CORPUS CHRISTI - Federally proposed rules that would strengthen environmental protection against uranium extraction address concerns Goliad residents previously voiced against Uranium Energy Corp., according to the county's groundwater district.

The Environmental Protection Agency is proposing to add a new subsection to its uranium mining standards, which would establish groundwater restoration and monitoring requirements for in situ uranium mining.

The Goliad County Groundwater Conservation District again faced off against Uranium Energy Corp. at a public hearing about the proposed rules in Corpus Christi. Two public meetings in Corpus Christi on Tuesday were part of an ongoing public comment period on the rules, which ends at 5 p.m. May 27.

The meeting was largely attended by uranium industry leaders, who oppose the draft rules. Craig Wall, with Uranium Energy Corp., said the rules would adversely affect uranium operations, while having no positive environmental effect.

Wall, like many of the industry leaders, said the current rules are adequate and should not be revised.

"This method of rule making is fear-based and irresponsible," he said. "A very thorough and protective set of rules already exist."

There is no evidence that uranium extraction has contaminated groundwater, Wall said.
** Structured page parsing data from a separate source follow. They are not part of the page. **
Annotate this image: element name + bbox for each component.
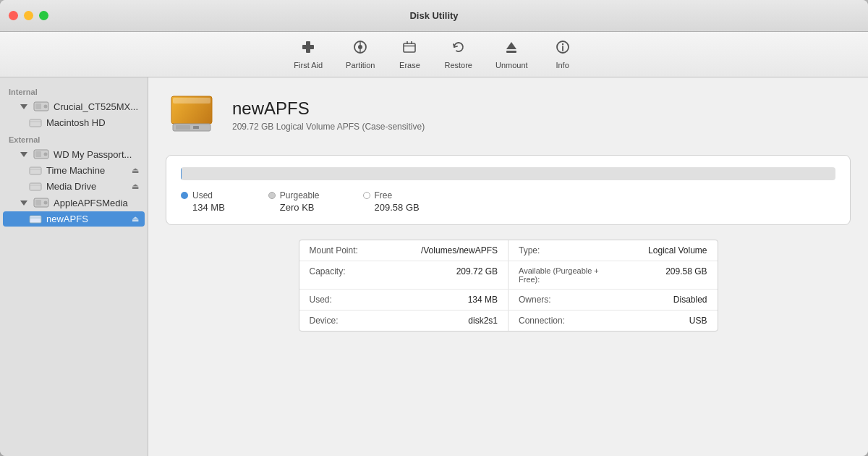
sidebar-label-newapfs: newAPFS: [46, 214, 88, 224]
used-info-value: 134 MB: [404, 290, 508, 310]
sidebar-item-crucial[interactable]: Crucial_CT525MX...: [3, 98, 145, 114]
window-controls: [9, 11, 48, 20]
volume-icon: [29, 166, 42, 176]
info-row-2: Capacity: 209.72 GB Available (Purgeable…: [299, 261, 718, 290]
unmount-button[interactable]: Unmount: [485, 36, 538, 72]
restore-label: Restore: [444, 61, 472, 69]
used-label: Used: [192, 190, 213, 200]
svg-rect-5: [404, 43, 415, 52]
restore-icon: [451, 39, 467, 59]
sidebar-item-wd-passport[interactable]: WD My Passport...: [3, 146, 145, 162]
info-row-1: Mount Point: /Volumes/newAPFS Type: Logi…: [299, 240, 718, 261]
svg-rect-27: [35, 200, 41, 206]
svg-rect-10: [506, 51, 516, 53]
drive-info: newAPFS 209.72 GB Logical Volume APFS (C…: [232, 98, 425, 132]
sidebar-label-time-machine: Time Machine: [46, 165, 105, 176]
chevron-down-icon: [20, 104, 27, 109]
hdd-icon: [33, 197, 49, 208]
sidebar-item-macintosh[interactable]: Macintosh HD: [3, 115, 145, 130]
maximize-button[interactable]: [39, 11, 48, 20]
capacity-label: Capacity:: [299, 261, 404, 289]
sidebar-item-newapfs[interactable]: newAPFS ⏏: [3, 211, 145, 227]
svg-rect-22: [30, 167, 41, 174]
purgeable-dot: [268, 192, 276, 199]
erase-button[interactable]: Erase: [388, 36, 431, 72]
info-row-4: Device: disk2s1 Connection: USB: [299, 311, 718, 331]
device-value: disk2s1: [404, 311, 508, 331]
eject-icon[interactable]: ⏏: [132, 214, 139, 224]
storage-bar: [181, 167, 835, 180]
capacity-value: 209.72 GB: [404, 261, 508, 289]
eject-icon[interactable]: ⏏: [132, 182, 139, 191]
svg-rect-36: [193, 126, 199, 129]
content-area: newAPFS 209.72 GB Logical Volume APFS (C…: [148, 77, 868, 456]
svg-point-13: [561, 43, 563, 45]
drive-header: newAPFS 209.72 GB Logical Volume APFS (C…: [166, 92, 851, 138]
svg-rect-1: [302, 45, 314, 49]
connection-value: USB: [613, 311, 717, 331]
svg-rect-33: [173, 98, 210, 104]
partition-label: Partition: [346, 61, 375, 69]
chevron-down-icon: [20, 152, 27, 157]
close-button[interactable]: [9, 11, 18, 20]
storage-labels: Used 134 MB Purgeable Zero KB: [181, 190, 835, 213]
svg-point-21: [44, 153, 48, 156]
app-window: Disk Utility First Aid Partition: [0, 0, 868, 456]
svg-rect-35: [176, 125, 190, 130]
unmount-label: Unmount: [495, 61, 528, 69]
used-info-label: Used:: [299, 290, 404, 310]
owners-label: Owners:: [509, 290, 613, 310]
mount-point-label: Mount Point:: [299, 240, 404, 261]
svg-rect-15: [35, 104, 41, 109]
first-aid-button[interactable]: First Aid: [284, 36, 333, 72]
sidebar-label-wd: WD My Passport...: [54, 149, 132, 160]
device-label: Device:: [299, 311, 404, 331]
eject-icon[interactable]: ⏏: [132, 166, 139, 175]
sidebar-item-media-drive[interactable]: Media Drive ⏏: [3, 179, 145, 194]
sidebar-section-internal: Internal: [0, 83, 148, 98]
info-icon: [555, 39, 571, 59]
storage-purgeable: Purgeable Zero KB: [268, 190, 320, 213]
sidebar: Internal Crucial_CT525MX... Macintosh HD…: [0, 77, 148, 456]
volume-icon: [29, 182, 42, 192]
storage-section: Used 134 MB Purgeable Zero KB: [166, 155, 851, 225]
info-row-3: Used: 134 MB Owners: Disabled: [299, 290, 718, 311]
info-button[interactable]: Info: [541, 36, 584, 72]
sidebar-label-appleapfs: AppleAPFSMedia: [54, 198, 128, 208]
storage-bar-used: [181, 167, 182, 180]
used-dot: [181, 192, 188, 199]
window-title: Disk Utility: [409, 10, 458, 21]
sidebar-section-external: External: [0, 131, 148, 145]
owners-value: Disabled: [613, 290, 717, 310]
unmount-icon: [503, 39, 519, 59]
svg-point-28: [44, 201, 48, 205]
first-aid-icon: [300, 39, 316, 59]
svg-rect-24: [30, 183, 41, 190]
free-dot: [363, 192, 370, 199]
type-value: Logical Volume: [613, 240, 717, 261]
sidebar-item-appleapfsmedia[interactable]: AppleAPFSMedia: [3, 195, 145, 211]
titlebar: Disk Utility: [0, 0, 868, 32]
first-aid-label: First Aid: [294, 61, 323, 69]
mount-point-value: /Volumes/newAPFS: [404, 240, 508, 261]
available-label: Available (Purgeable + Free):: [509, 261, 613, 289]
sidebar-label-media-drive: Media Drive: [46, 181, 96, 192]
sidebar-item-time-machine[interactable]: Time Machine ⏏: [3, 163, 145, 178]
storage-used: Used 134 MB: [181, 190, 225, 213]
partition-button[interactable]: Partition: [336, 36, 385, 72]
purgeable-label: Purgeable: [280, 190, 320, 200]
erase-icon: [401, 39, 417, 59]
available-value: 209.58 GB: [613, 261, 717, 289]
toolbar: First Aid Partition Erase: [0, 32, 868, 77]
volume-icon: [29, 118, 42, 128]
type-label: Type:: [509, 240, 613, 261]
hdd-icon: [33, 148, 49, 160]
drive-name: newAPFS: [232, 98, 425, 119]
drive-description: 209.72 GB Logical Volume APFS (Case-sens…: [232, 122, 425, 132]
minimize-button[interactable]: [24, 11, 33, 20]
sidebar-label-macintosh: Macintosh HD: [46, 117, 106, 128]
restore-button[interactable]: Restore: [434, 36, 482, 72]
chevron-down-icon: [20, 200, 27, 206]
erase-label: Erase: [399, 61, 420, 69]
hdd-icon: [33, 101, 49, 112]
But during its eight years of monitoring, Goliad County Groundwater Conservation District found evidence of iron oxide contamination in water wells after uranium exploration by Uranium Energy Corp., said Art Dohmann, a member of the board of directors for Goliad County Groundwater Conservation District.

For years, the Goliad groundwater district fought an aquifer exemption submitted by the Texas Commission on Environmental Quality that would allow Uranium Energy Corp. to use a water solution fortified with gaseous oxygen to dissolve uranium ore underground and then pump the uranium-bearing mixture back to the surface.

In December 2012, the Environmental Protection Agency approved the exemption. But last June, after Goliad residents took the agency to federal court, officials withdrew part of the exemption noting there was not enough data to determine if residual waste from mining activities would flow outside a given boundary.

"Groundwater is the lifeblood of Goliad County," Dohmann said. "Without adequate and good quality groundwater, rural areas like Goliad County would suffer a tremendous economic disaster."